Saturday, January 19, 2008

Anger management

I'm not an angry person. In fact, if anything, I'm a little smug about staying cool as a cucumber while others shout and scream. Even I know that's all rubbish though, we all get angry, it just comes out in different ways. I tend to shut down, withdraw and have a good old silent slanging match in my head with the person or persons I'm cross with. That's actually no better than hitting a wall, or screaming, but I'm trying to work on being somewhere healthy, somewhere in between.

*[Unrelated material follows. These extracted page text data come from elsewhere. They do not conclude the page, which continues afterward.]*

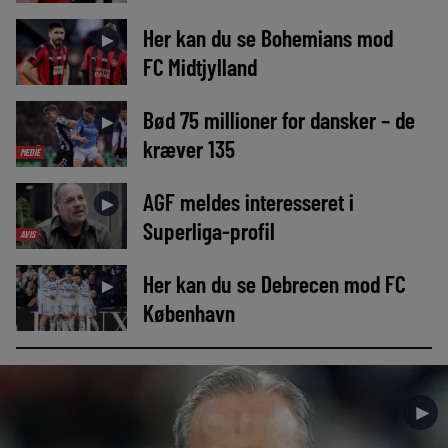
Her kan du se Bohemians mod
►
FC Midtjylland
Bød 75 millioner for dansker – de
►
kræver 135
MEDIE
AGF meldes interesseret i
►
Superliga-profil
AVIS
Her kan du se Debrecen mod FC
►
København
►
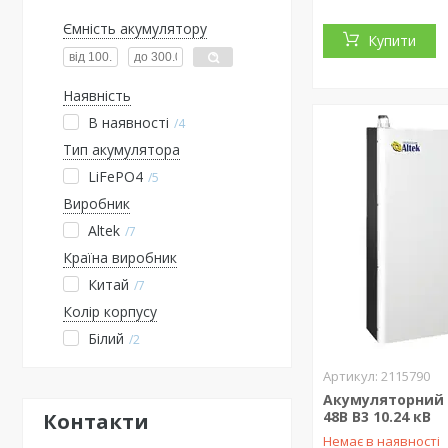
Ємність акумулятору
Купити
Наявність
В наявності
4
Тип акумулятора
LiFePO4
5
Виробник
Altek
7
Країна виробник
Китай
7
Колір корпусу
Білий
2
2115790
Акумуляторний 
48В В3 10.24 кВ
Контакти
Немає в наявності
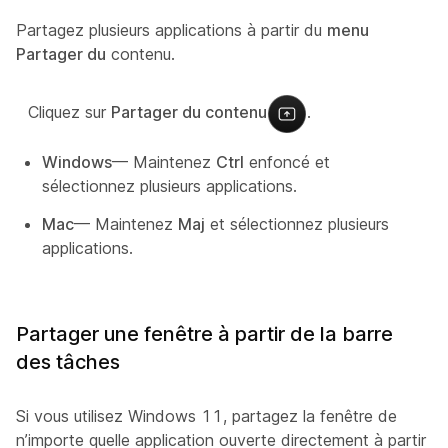
Partagez plusieurs applications à partir du
menu
Partager du
contenu.
Cliquez sur
Partager du contenu
.
Windows
— Maintenez
Ctrl
enfoncé et
sélectionnez plusieurs applications.
Mac
— Maintenez
Maj
et sélectionnez plusieurs
applications.
Partager une fenêtre à partir de la barre
des tâches
Si vous utilisez Windows 11, partagez la fenêtre de
n’importe quelle application ouverte directement à partir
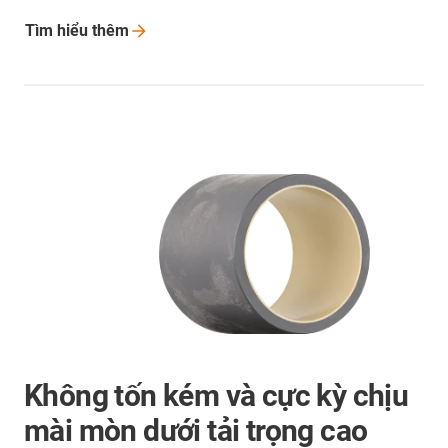
Tìm hiểu
thêm
Không tốn kém và cực kỳ chịu
mài mòn dưới tải trọng cao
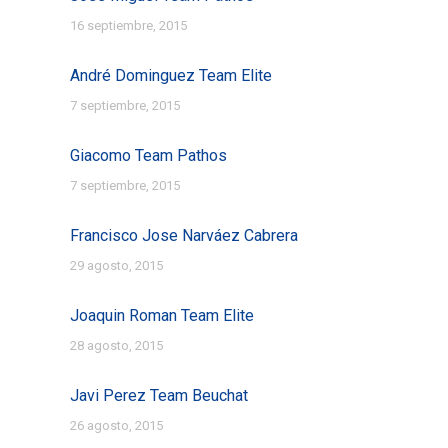
16 septiembre, 2015
André Dominguez Team Elite
7 septiembre, 2015
Giacomo Team Pathos
7 septiembre, 2015
Francisco Jose Narváez Cabrera
29 agosto, 2015
Joaquin Roman Team Elite
28 agosto, 2015
Javi Perez Team Beuchat
26 agosto, 2015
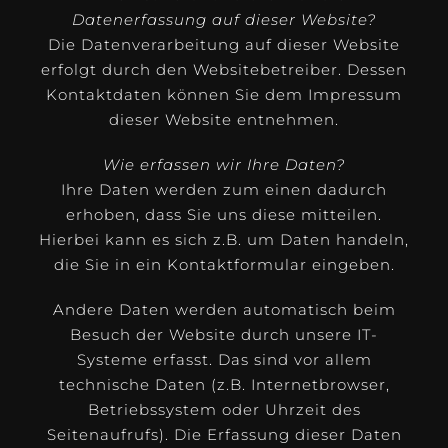
Datenerfassung auf dieser Website?
Die Datenverarbeitung auf dieser Website
erfolgt durch den Websitebetreiber. Dessen
Kontaktdaten können Sie dem Impressum
dieser Website entnehmen.
Wie erfassen wir Ihre Daten?
Ihre Daten werden zum einen dadurch
erhoben, dass Sie uns diese mitteilen.
Hierbei kann es sich z.B. um Daten handeln,
die Sie in ein Kontaktformular eingeben.
Andere Daten werden automatisch beim
Besuch der Website durch unsere IT-
Systeme erfasst. Das sind vor allem
technische Daten (z.B. Internetbrowser,
Betriebssystem oder Uhrzeit des
Seitenaufrufs). Die Erfassung dieser Daten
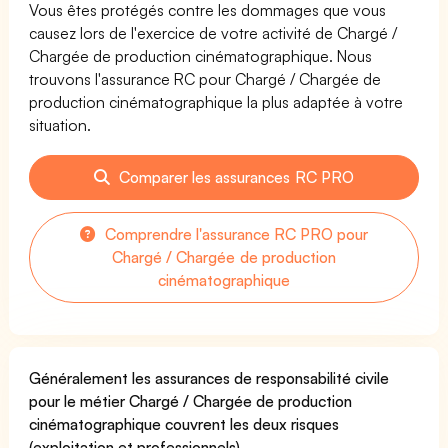
Vous êtes protégés contre les dommages que vous
causez lors de l'exercice de votre activité de Chargé /
Chargée de production cinématographique. Nous
trouvons l'assurance RC pour Chargé / Chargée de
production cinématographique la plus adaptée à votre
situation.
Comparer les assurances RC PRO
Comprendre l'assurance RC PRO pour
Chargé / Chargée de production
cinématographique
Généralement les assurances de responsabilité civile
pour le métier Chargé / Chargée de production
cinématographique couvrent les deux risques
(exploitation et professionnels).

A couple of days ago I woke to the wind howling outside. The virginia creeper that looks so pretty outside my window in summer has taken on a horror-movie persona... scratching and beating on the panes of glass without ceasing. It was one of those winter mornings when the urge to roll over and go back to sleep is as strong as death, but instead today I chose life and ungracefully tumbled out of bed. I should have known it wasn't going to be a good day. First of all, the trip to the Post Office with a bundle of red cards resulted in a getting wet on the journey. Later, I spent two hours on the Piccadilly line on a defective train, going slowly insane at the huffing and puffing of my fellow passengers, who clearly had better places to be than 200 metres underground with a random assortment of the general public, one of whom had not had a wash for several weeks. After five tubes and a bus I found myself walking through unfamiliar streets towards my destination, when quick as a flash, my ipod was stolen. Someone with fingers so nimble I barely had a chance to realise what was happening. At first I didn't know what to do - perhaps I'll just get an iphone instead I thought. But the anger came, directed at anything, anyone, most of all at myself. I feel guilty for caring about something so transient, so indulgent as a material possession, that, let's face it, I can replace tomorrow. I guess I should write it off, but part of me wants to be angry, wants to indulge myself in that self-pitying guise. That's the bit I need to work on, for all things in this life are not my own, and today a woman in Calcutta is struggling through another day of rain, trying desperately to bring up her children on a pile of sand at the side of the road. I want her to matter - life and death, and not my indulgences.